For one, the management had, when it first created the watch list, indicated that 60 per cent of such loans were expected to flow into bad loans in the next eight quarters. But going by the recent figures, the pace of slippages is far higher than anticipated earlier. The management acknowledged this, post the September quarter results.

Two, in the June quarter, of the ₹2,680-crore of corporate slippages, 92 per cent came from the watch-list. But in the September quarter, of the ₹7,288 crore of slippages, a lower 89 per cent came from the watch-list. While the chunk of the slippages are still coming from the watch-list, incremental stress from outside the watch-list may need monitoring.

While the watch-list has now shrunk by 39 per cent to ₹13,789 crore, it still forms about 9 per cent of the bank’s corporate loans. Corporate loans for Axis Bank are about 45 per cent of total loans. With significant slippages from iron and steel and textiles in the September quarter, there has been a significant shift in the sectoral composition of the watch-list. Iron & steel and power constituted a chunk of this list (26-27 per cent each) in the June quarter. Now the watch-list portfolio is dominated by power (41 per cent).

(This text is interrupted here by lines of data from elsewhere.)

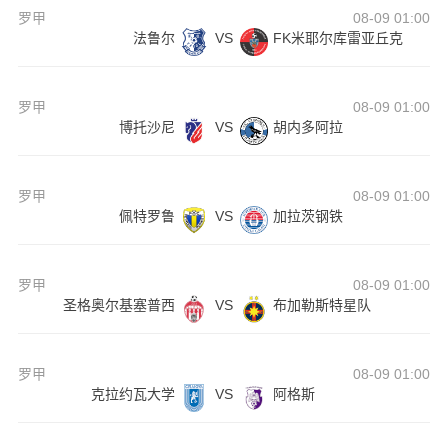
罗甲
08-09 01:00
法鲁尔
VS
FK米耶尔库雷亚丘克
罗甲
08-09 01:00
博托沙尼
VS
胡内多阿拉
罗甲
08-09 01:00
佩特罗鲁
VS
加拉茨钢铁
罗甲
08-09 01:00
圣格奥尔基塞普西
VS
布加勒斯特星队
罗甲
08-09 01:00
克拉约瓦大学
VS
阿格斯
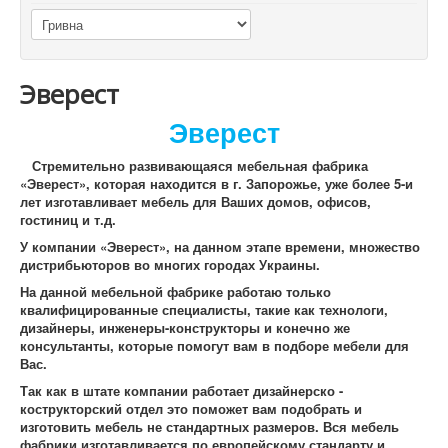
Эверест
Эверест
Стремительно развивающаяся мебельная фабрика
«Эверест», которая находится в г. Запорожье, уже более 5-и
лет изготавливает мебель для Ваших домов, офисов,
гостиниц и т.д.
У компании «Эверест», на данном этапе времени, множество
дистрибьюторов во многих городах Украины.
На данной мебельной фабрике работаю только
квалифицированные специалисты, такие как технологи,
дизайнеры, инженеры-конструкторы и конечно же
консультанты, которые помогут вам в подборе мебели для
Вас.
Так как в штате компании работает дизайнерско -
кострукторский отдел это поможет вам подобрать и
изготовить мебель не стандартных размеров. Вся мебель
фабрики изготавливается по европейскому стандарту и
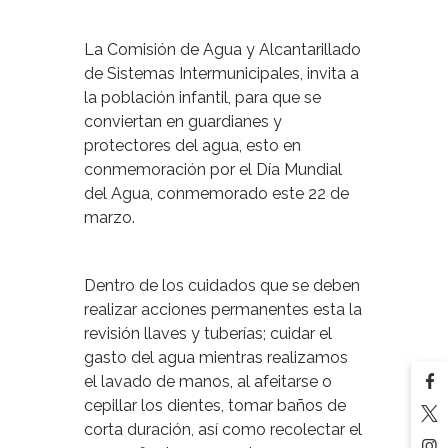
La Comisión de Agua y Alcantarillado
de Sistemas Intermunicipales, invita a
la población infantil, para que se
conviertan en guardianes y
protectores del agua, esto en
conmemoración por el Día Mundial
del Agua, conmemorado este 22 de
marzo.
Dentro de los cuidados que se deben
realizar acciones permanentes esta la
revisión llaves y tuberías; cuidar el
gasto del agua mientras realizamos
el lavado de manos, al afeitarse o
cepillar los dientes, tomar baños de
corta duración, así como recolectar el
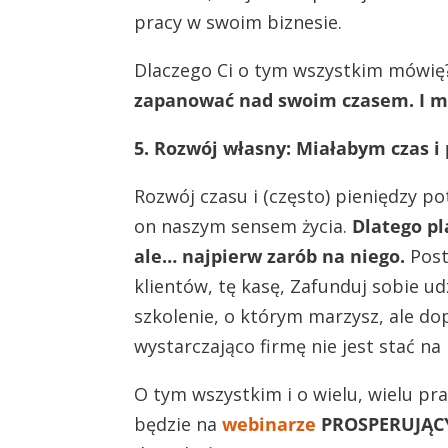
pracy w swoim biznesie.
Dlaczego Ci o tym wszystkim mówi
zapanować nad swoim czasem. I mo
5. Rozwój własny: Miałabym czas i 
Rozwój czasu i (często) pieniędzy p
on naszym sensem życia.
Dlatego pl
ale… najpierw zarób na niego.
Post
klientów, tę kasę, Zafunduj sobie u
szkolenie, o którym marzysz, ale dop
wystarczająco firmę nie jest stać n
O tym wszystkim i o wielu, wielu p
będzie na
webinarze
PROSPERUJĄC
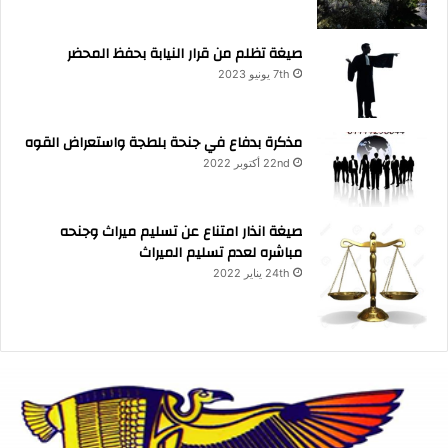
صيغة تظلم من قرار النيابة بحفظ المحضر
7th يونيو 2023
مذكرة بدفاع في جنحة بلطجة واستعراض القوه
22nd أكتوبر 2022
صيغة انذار امتناع عن تسليم ميراث وجنحه
مباشره لعدم تسليم الميراث
24th يناير 2022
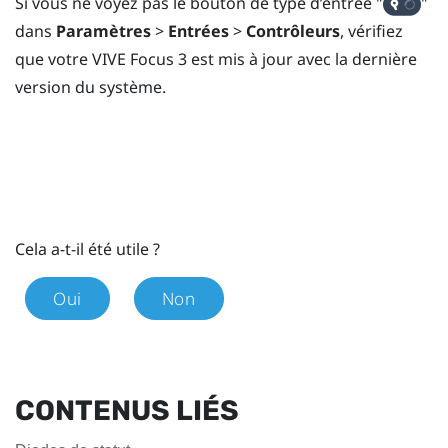
Si vous ne voyez pas le bouton de type d’entrée "‍
"‍
dans
Paramètres
>
Entrées
>
Contrôleurs
, vérifiez
que votre
VIVE Focus 3
est mis à jour avec la dernière
version du système.
Cela a-t-il été utile ?
Oui
Non
CONTENUS LIÉS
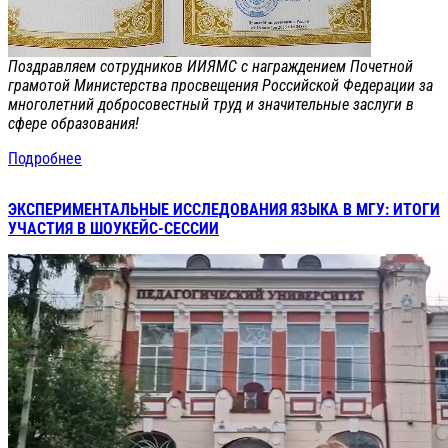
Поздравляем сотрудников ИИЯМС с награждением Почетной
грамотой Министерства просвещения Российской Федерации за
многолетний добросовестный труд и значительные заслуги в
сфере образования!
Подробнее
ЭКСПЕРИМЕНТАЛЬНЫЕ ИССЛЕДОВАНИЯ ЯЗЫКА В МГУ: ИТОГИ
УЧАСТИЯ В ШОУКЕЙС-СЕССИИ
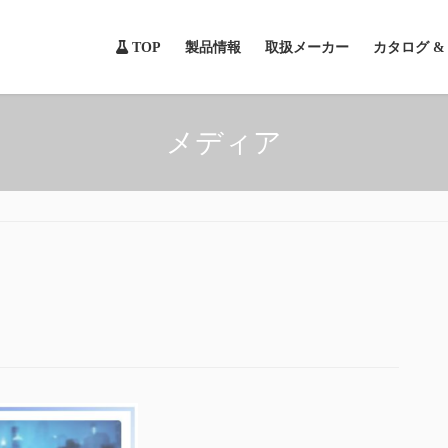
TOP
製品情報
取扱メーカー
カタログ 
メディア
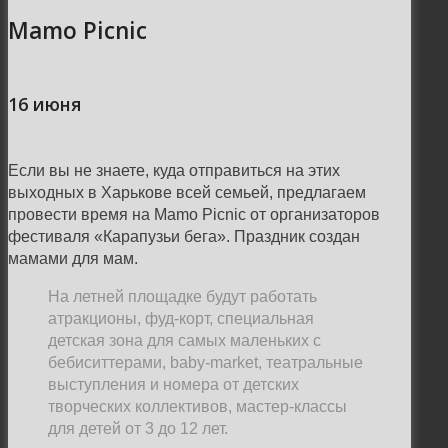
Mamo Picnic
16 июня
Если вы не знаете, куда отправиться на этих
выходных в Харькове всей семьей, предлагаем
провести время на Mamo Picnic от организаторов
фестиваля «Карапузьи бега». Праздник создан
мамами для мам.
На летней площадке будут работать
атракционы, фуд-корт, специальная
детская зона для самых маленьких с
бебиситтерами, baby-market, театральные
выступления и номера от детских
творческих коллективов, мастер-классы
для детей от 3 до 12 лет.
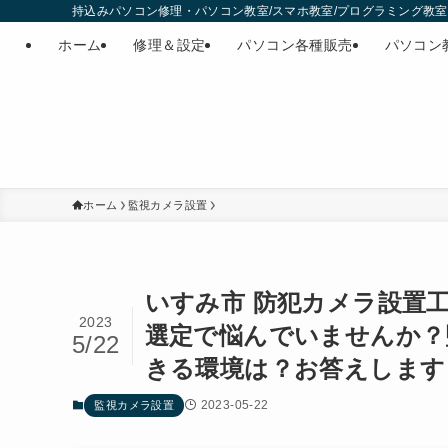
持込みパソコン修理・パソコン教室/スマホ教室/プログラミング教室・
ホーム
修理＆設定
パソコン各種販売
パソコン
ホーム
監視カメラ設置
いすみ市 防犯カメラ設置
2023
選定で悩んでいませんか？
5/22
きる環境は？お答えします
2023-05-22
監視カメラ設置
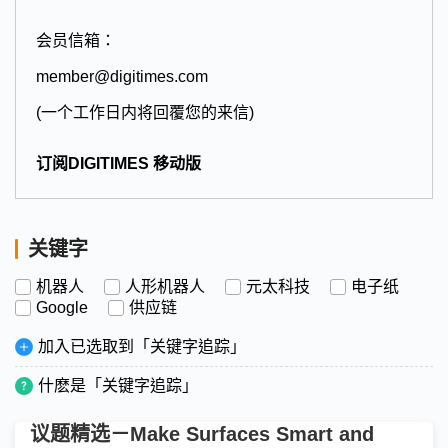
会员信箱：
member@digitimes.com
(一个工作日内将回覆您的来信)
订阅DIGITIMES 移动版
关键字
机器人
人形机器人
元太科技
电子纸
Google
供应链
加入已选取到「关键字追踪」
什麽是「关键字追踪」
议题精选－Make Surfaces Smart and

Axis Bank with its higher exposure to troubled sectors, such as power and infrastructure, has been embroiled in the bad loans tangle over the past year. It first took a sharp hit after its September 2015 quarter earnings, when investors were disappointed by the sale of two large accounts to asset reconstruction companies (ARCs), as this meant a substantial jump in its stressed assets. Stressed addition of about ₹7,300 crore for FY16 has been a cause for worry. The bank is likely to see some more pain in the current fiscal.

Well capitalised

Despite the weak earnings performance, the bank is well capitalised with tier I capital ratio at 12 per cent. This will provide cushion to earnings (due to increase in bad loan provisioning) and also fund its next leg of growth.

The bank’s retail segment has been on a strong wicket. The bank’s loan growth in the September quarter of 18 per cent was driven by 25 per cent growth in retail loans. Building a healthy deposit base has also helped Axis Bank maintain its net interest margin within a band of 3.5-3.8 per cent over the last five years.

While performance on the core operational front has been sound, the management’s still cautious stance on asset quality for the current fiscal will keep investors on tenterhooks.